Members of the California Teachers Collaborative:
- Anti-Defamation League
- Avenues for Change: Holocaust and Genocide Education
- Cambodian Genocide Resource Center
- Central Valley Holocaust Educators’ Network (CVHEN)
- Facing History and Ourselves
- The Genocide Education Project
- Holocaust Museum LA
- Jewish Partisan Educational Foundation
- Jewish Family and Children’s Services Holocaust Center
- Museum of Tolerance
- Redbud Resource Group: Indigenous History and Education
- TWIGE Project: Teaching about the Genocide in Rwanda and Guatemala
- USC Shoah Foundation Institute for Visual History and Education
- Uyghur Genocide Online Resource Center
About the JFCS Holocaust Center:
As Northern California’s primary resource for education about the Holocaust and genocide, the
JFCS Holocaust Center works to increase awareness about Jewish history and the causes and
consequences of antisemitism, racism, and discrimination.
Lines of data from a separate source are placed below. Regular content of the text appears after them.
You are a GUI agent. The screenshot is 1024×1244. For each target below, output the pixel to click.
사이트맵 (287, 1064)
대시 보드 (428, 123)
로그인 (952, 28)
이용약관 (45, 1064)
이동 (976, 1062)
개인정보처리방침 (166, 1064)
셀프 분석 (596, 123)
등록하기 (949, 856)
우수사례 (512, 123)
Through a deeper understanding of
the Holocaust and patterns of genocide, our work inspires moral courage and social
responsibility in future generations. Each year, the JFCS Holocaust Center’s programming
reaches 30,000 students, teachers and community members and over 350 schools.
The Holocaust Center is a division of Jewish Family and Children’s Services of San Francisco, the Peninsula, Marin and Sonoma Counties.